After awk divides each row into columns by delimiter, the values of columns 1, 2, and 3 can be obtained through $1, $2, and $3 ($0 represents the content of the entire row)
cat 1.gtf | awk ' { print $1, $2, $3 } ' | head
The default delimiter for cut is "\t"
cat 1.gtf | cut -f 1,2,3 | head
Eg. For example, I only need columns 1, 3, 4, and 5 of the GTF file, which are chr, feature, start, and end.
cut -f 1,3,4,5 1.gtf | head
step2.2 Filter specific rows
Suppose we want to extract the row whose third column is gene, and only display the information in columns 1, 3, and 9.
awk separates each line into columns according to the default line separator, and prints out columns 1, 3, and 9 for the line whose third column is equal to "gene"

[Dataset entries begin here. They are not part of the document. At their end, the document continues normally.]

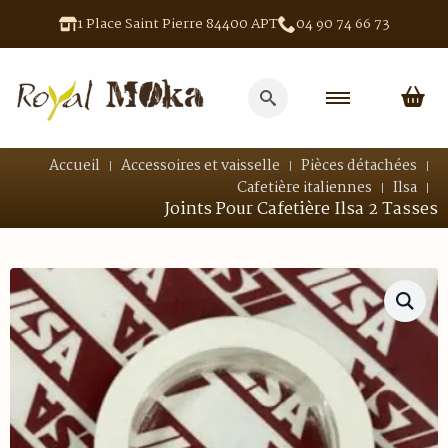
1 Place Saint Pierre 84400 APT
04 90 74 66 73
Search
for:
Accueil
Accessoires et vaisselle
Pièces détachées
Cafetière italiennes
Ilsa
Joints Pour Cafetière Ilsa 2 Tasses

cat 1.gtf | awk '$3 == "gene" { print $1, $3, $9 } ' | head
step3. Extract and calculate specific features
step3.1 Extract and count featrue types
grep -v '^#' 1.gtf |awk '{print $3}'| sort | uniq -c
#Extract and count how many types of features there are
step3.2 Calculate the feature length of a specific feature
The value in the 5th column minus the value in the 4th column + 1, that is, the length of the feature feature
The coordinates of the gff/gtf file start from 1, and the range is a closed interval (the coordinates of the bed file we will encounter later start from 0, and the range is left closed and right open)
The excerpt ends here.